Farinotti VS Bignami #2

Distributore automatico di recensioni lunghe meno di 140 caratteri. Speciale Cinema Italiano.

  • Il passato è una terra straniera: c’è un’età nella vita di ognuno in cui si può essere tutto e il contratrio di tutto. Salvo poi pentirsene qualche anno più tardi.
  • Amore Bugie & Calcetto: “Il sesso senza amore non dà la felicità. Figuriamoci le pippe”. L’ABC divertente e divertito delle frustrazioni e delle contraddizioni del nostro tempo.
  • Tutta la vita davanti: e dietro tutti quanti. Che se anche Que sera, sera! Whatever will be, The future’s not ours to see! il precario lo sa bene che lo prenderà in quel posto un domani.

01. ottobre 2007

Notturno Bus

Notturno BusUn laureando in filosofia con il vizio del gioco d’azzardo che si difende dagli assalti frontali della vita rifugiandosi nel sedile di guida di un autobus, una ladra professionista e bugiarda impenitente, braccata sia dalla polizia che da un’organizzazione criminale perché per errore mette le mani su un microchip trafugato, incrociano i loro destini.
Che è sceneggiato (ottimamente!!!) da Giampiero Rigosi lo si capisce già dal primo quarto d’ora: le gesta grottesche del poliziotto energumeno Garofano, splendidamente interpretato dal doppiatore Francesco Pannofino, ricordano molto da vicino quelle dell’Ispettore Coliandro versione televisiva. Notturno Bus è vessillo di un cinema italiano che non ha nulla da invidiare alle mega produzioni americane. Un noir con indovinati sconfinamenti nella commedia romantica e nell’action movie in salsa pulp di scuola tarantiniana, dove il sapore dell’ironia alla Fratelli Cohen è ben riconoscibile anche nei frangenti più tragici: come dice il regista esordiente Davide Marengo, questo non è un film di genere ma un film di generi.
Un cast spigliato e di grande effetto in cui per la prima volta Valerio Mastandrea smette i panni popolar-romaneschi per scandagliare le potenzialità di un personaggio sensibile e colto, mentre Giovanna Mezzogiorno smette i panni dell’eronina senza macchia per impersonare la stronza, con la esse maiuscola, che usa i suoi occhioni abbaglianti e le sue morbide curve (sì, finalmente mostra culo e tette, oltre che a una consistente bravura, of course!) per far fessi gli uomini.
L’aeroporto di Fiumicino e la periferia di Roma, quasi sempre in notturna, da non luoghi per eccellenza, in questo film assurgono al ruolo di co-protagonisti.
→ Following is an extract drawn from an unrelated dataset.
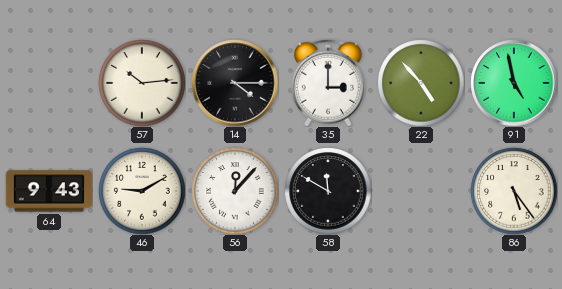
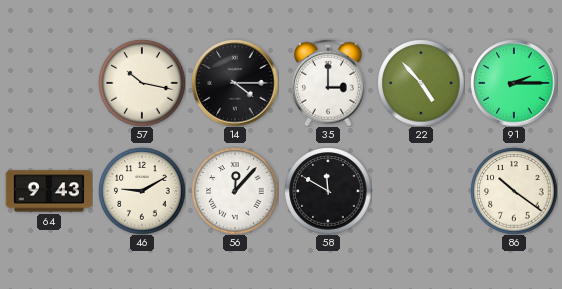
57: 10:14 -> 10:17
91: 4:58 -> 2:15
86: 5:24 -> 10:21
Un paradosso. Ma sono proprio i paradossi a rendere forte Notturno Bus: Titti a dispetto del nome che richiama il giallo canarino è un omone capace di ribaltare una macchina con la sola forza delle braccia, salvo poi scoprire che non era quella la macchina da ribaltare. Battute azzeccate, colonna sonora briosa a cui prende parte anche Daniele Silvestri, avvalorano  solidamente la tesi che Notturno Bus è uno degli episodi più belli del cinema italiano in questo periodo.
Segnalo sul sito del regista Davide Marengo un divertente set di foto scattate nel backstage del film.